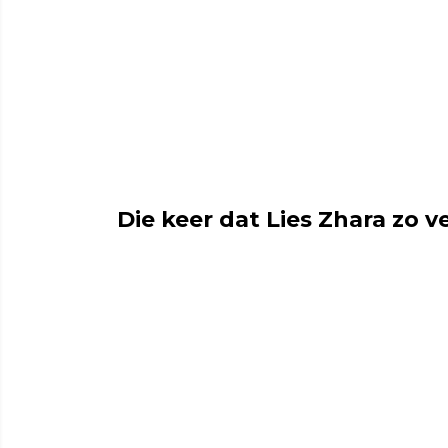
Die keer dat Lies Zhara zo v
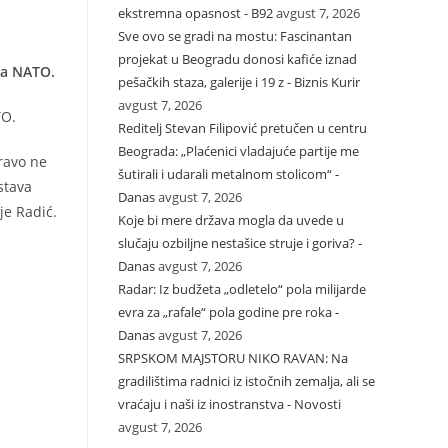
ekstremna opasnost - B92
avgust 7, 2026
Sve ovo se gradi na mostu: Fascinantan
projekat u Beogradu donosi kafiće iznad
ja NATO.
pešačkih staza, galerije i 19 z - Biznis Kurir
avgust 7, 2026
TO.
Reditelj Stevan Filipović pretučen u centru
Beograda: „Plaćenici vladajuće partije me
ravo ne
šutirali i udarali metalnom stolicom“ -
stava
Danas
avgust 7, 2026
je Radić.
Koje bi mere država mogla da uvede u
slučaju ozbiljne nestašice struje i goriva? -
Danas
avgust 7, 2026
Radar: Iz budžeta „odletelo“ pola milijarde
evra za „rafale“ pola godine pre roka -
Danas
avgust 7, 2026
SRPSKOM MAJSTORU NIKO RAVAN: Na
gradilištima radnici iz istočnih zemalja, ali se
vraćaju i naši iz inostranstva - Novosti
avgust 7, 2026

________________

▸ **Description of the task**
Reproduce all of the data exactly, omitting each picture it holds.

▸ **Solved problem**
Die keer dat Lies Zhara zo v
ekstremna opasnost - B92
avgust 7, 2026
Sve ovo se gradi na mostu: Fascinantan
projekat u Beogradu donosi kafiće iznad
ja NATO.
pešačkih staza, galerije i 19 z - Biznis Kurir
avgust 7, 2026
TO.
Reditelj Stevan Filipović pretučen u centru
Beograda: „Plaćenici vladajuće partije me
ravo ne
šutirali i udarali metalnom stolicom“ -
stava
Danas
avgust 7, 2026
je Radić.
Koje bi mere država mogla da uvede u
slučaju ozbiljne nestašice struje i goriva? -
Danas
avgust 7, 2026
Radar: Iz budžeta „odletelo“ pola milijarde
evra za „rafale“ pola godine pre roka -
Danas
avgust 7, 2026
SRPSKOM MAJSTORU NIKO RAVAN: Na
gradilištima radnici iz istočnih zemalja, ali se
vraćaju i naši iz inostranstva - Novosti
avgust 7, 2026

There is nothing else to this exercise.